買主が手付金を支払った後に取引をキャンセルした場合、そのお金は戻りません。売主側が売買契約をキャンセルした場合には、受け取った額の2倍の金額を買主に払い戻すこととなります。

 

  6. 売買契約書の公正証書化

これまでの段階を踏んだ上で、最終的に公証人の立会いのもとに正式な売買契約を締結することになります。公証人の面前で売買代金の支払いを行い、売買契約を公正証書化します。公正証書作成にあたっては、売買当事者の身分証明書や場合により委任状のほか、すでに前項5に記載した書類などを提出する必要があります。

不動産エージェントが介在した場合の仲介料の支払いもこの時に行われるのが一般的です。

 

  7. 購入後の税や費用の支払い

売買契約締結後は、公証人費用、不動産登記所費用などを精算し、30日以内に付加価値税あるいは資産譲渡税、法文書作成税などを支払います。

購入後には毎年固定資産税(IBI)を支払い、確定申告をして、非居住者所得税や必要な場合には資産税(Impuesto sobre Patrimonio)を支払う義務がありますので、税務士への相談をお勧めします。

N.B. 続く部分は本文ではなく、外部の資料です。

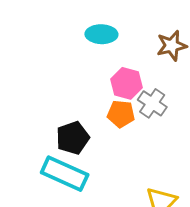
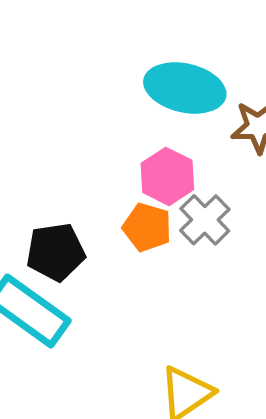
cyan ellipse: (101, 34) -> (185, 88), moved, size x1.4

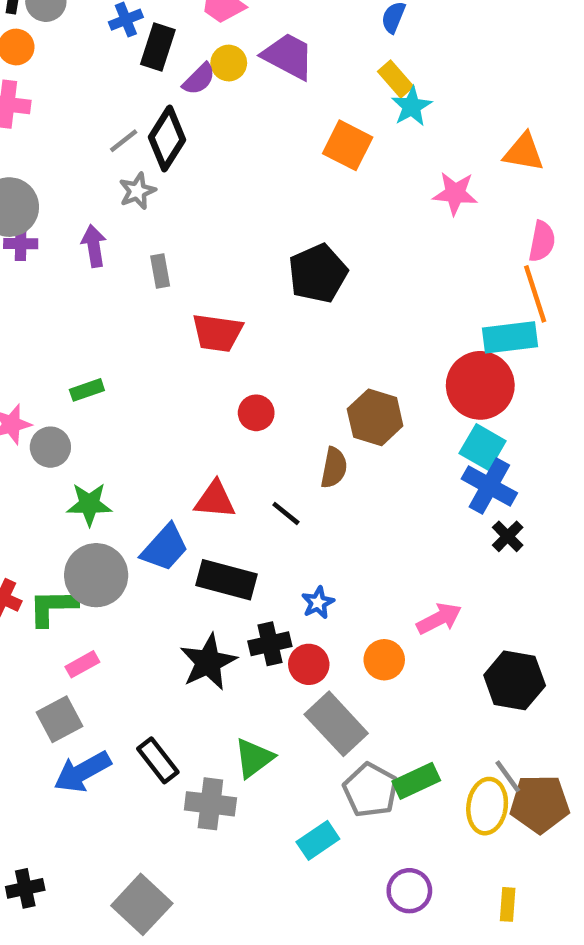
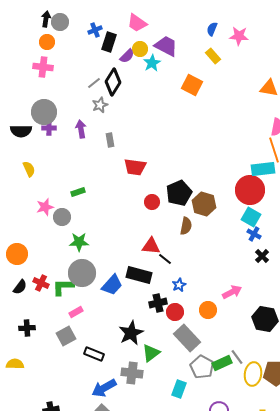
cyan star: (412, 106) -> (152, 63), moved
pink star: (455, 193) -> (239, 36), moved
black pentagon: (318, 273) -> (179, 193), moved
blue cross: (489, 486) -> (254, 234), size x0.6
red triangle: (215, 500) -> (151, 246), moved
black line: (286, 513) -> (165, 259), moved
blue trapezoid: (165, 548) -> (112, 285), moved
black star: (208, 662) -> (131, 333), moved
black rectangle: (158, 760) -> (94, 354), moved, turned -30
blue arrow: (82, 772) -> (104, 388), moved
gray line: (508, 776) -> (237, 357), moved
cyan rectangle: (318, 840) -> (179, 389), turned -36

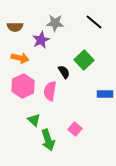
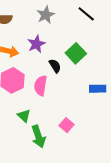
gray star: (55, 23) -> (46, 15), turned -30
purple star: (41, 40) -> (36, 44), moved

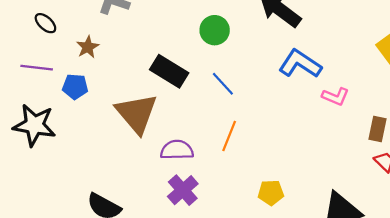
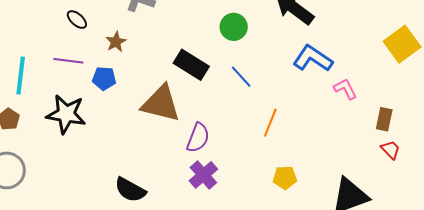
pink L-shape: (335, 96) -> (345, 89), turned -140
brown triangle: (137, 113) -> (161, 104), turned -36
orange line: (229, 136) -> (270, 123), moved
purple semicircle: (177, 150) -> (198, 138), turned 112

ちなみに賃貸収入にかかるEU圏外の非居住者の所得税は、一律24%となっています。

日本との二重課税状態を回避するために、両国間で「租税条約」が結ばれています。また、日本で確定申告の際は「外国税額控除」制度を利用して一定の金額を限度として、その年の日本国内の所得税から外国で得た所得税を差し引くという制度があるようですが、詳しくは専門家にお問い合わせください。